Den 2.6.-Prefix einfach weglassen, will er nicht – ihm und einigen anderen gefallen so hohe Nummern nicht. Er erwägt daher ein grob an Jahr und Monat gekoppeltes Modell – Linux 2.6.26 hätte so dann vielleicht 2008.7 heißen können. Er zieht aber auch andere Modelle in Betracht, bei denen das Jahr die erste und zweite Stelle beeinflusst – die nächste Kernel-Version dieses Jahr könnte dann 2.8.1 heißen, die erste im nächsten Jahr 2.9.1 und die erste in 2010 3.0.1. Einen konkreten Plan scheint Torvalds aber ganz offensichtlich noch nicht zu haben; vermutlich dürfte der Linux-Vater die nach seinem Einwurf entstehenden und derzeit noch laufenden Diskussionen näher beobachten und anschließend mit anderen wichtigen Kernel-Entwickler genauer über ein neues Schema nachdenken.
Bereits bei den zuletzt vom Linux-Stable-Team freigegebenen Kernel-Versionen wie dem vor wenigen Tagen veröffentlichten Linux 2.6.25.11 gab es mehrfach Debatten darüber, inwieweit und wie detailliert die Kernel-Entwickler bei der Freigabe neuer Kernel-Versionen auf sicherheitskritische Korrekturen aufmerksam machen müssen.
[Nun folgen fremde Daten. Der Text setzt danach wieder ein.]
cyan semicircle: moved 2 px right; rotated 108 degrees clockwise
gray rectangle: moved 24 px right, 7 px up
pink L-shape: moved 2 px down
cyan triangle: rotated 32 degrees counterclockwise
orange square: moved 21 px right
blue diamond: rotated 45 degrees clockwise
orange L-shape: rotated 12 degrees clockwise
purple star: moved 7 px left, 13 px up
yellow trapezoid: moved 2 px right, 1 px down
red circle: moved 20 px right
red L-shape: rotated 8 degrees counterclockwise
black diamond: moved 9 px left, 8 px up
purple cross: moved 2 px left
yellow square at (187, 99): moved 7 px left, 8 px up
Diese Diskussionen wurden letzte Nacht auf der LKML recht hitzig, nachdem sich Torvalds selbst verstärkt in die Diskussion einschaltete (1,2). Er betont dabei, dass er schlicht nur den Fehler korrigieren will – ob nun sicherheitskritisch oder nicht. Zudem stellte er klar, dass er Embargos, bei denen ein Fehler nicht sofort, sondern erst koordiniert mit den Linux-Distributoren ein wenig später behoben und bekannt gegeben wird, nicht mag; sie würden auch nicht funktionieren.
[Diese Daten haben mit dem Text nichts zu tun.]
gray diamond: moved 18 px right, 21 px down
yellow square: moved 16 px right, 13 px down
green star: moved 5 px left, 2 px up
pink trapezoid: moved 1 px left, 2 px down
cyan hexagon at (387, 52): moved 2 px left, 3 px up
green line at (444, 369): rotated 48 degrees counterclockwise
Der unter anderem für die Arbeit an den Ext-Dateisystemen bekannte Entwickler Theodore Ts'o versucht sich an einer Vermittlung und erklärt die Standpunkte und Arbeitsweisen von Torvalds und anderen Entwicklern genauer. Grob und kurz lässt sich die ganze Diskussion zum Zeitpunkt der Entstehung dieses Kernel-Logs wohl wie folgt zusammenfassen: Viele der Kernel-Entwickler sind an der Korrektur von sicherheitskritischen und anderen Fehlern überaus interessiert. Sie stehen auch zu den Fehlern und deren Korrekturen; die mit der heutigen in Sicherheitskreisen üblichen öffentlichen Bekanntmachung von Fehlerkorrekturen verbundene Arbeit – etwa das Schreiben detaillierter Fehlerberichte oder die Koordination mit den Linux-Distributoren – ist in den Augen so mancher Kernel-Entwickler aber wohl unnütze Mehrarbeit, die schnell ein Vielfaches der Zeit kostet, die die eigentliche Fehlerkorrektur erfordert. Sie überlassen diese Arbeit daher lieber dem Linux kernel security team und den Linux-Distributoren.
Auf der japanischen Seite der Linux-Foundation sind seit Kurzem einige Präsentationen von Kernel-Entwicklern als PDF-Dokument verfügbar. Darunter finden sich unter anderem die Vorträge "The Completely Fair Scheduler" von Thomas Gleixner, "SELinux Project Overview" von James Morris und "Status and Direction of Kernel Development" von Andrew Morton. In Letzterem beschreibt der wohl zweitwichtigste Kernel-Entwickler unter anderem den Entwicklungsprozess und linux-next näher. Probleme macht Morton bei den Dateisystemen aus; für SSDs (Solid State Drives) habe Linux etwa bislang kein passendes Dateisystem. Ext4 würde ferner nur einen Teil der Limitationen von Ext3 beheben; er setzt seine Hoffnungen langfristig in das noch junge Btrfs.
Kernel-Log-Staccato:
  • Kernel-Hacker Dave Jones kritisiert in seinem Blog die Ubuntu-Entwickler, die sich seiner Ansicht nach nicht ausreichend an der Weiterentwicklung der Hauptentwicklungslinie von Linux beteiligen; auch Greg Kroah-Hartmann betonte in einem kürzlich bei Google gehaltenen Vortrag (Video, Notizen von Cycle Gap), dass Ubuntu-Sponsor Canonical kaum zur Kernel-Entwicklung beiträgt.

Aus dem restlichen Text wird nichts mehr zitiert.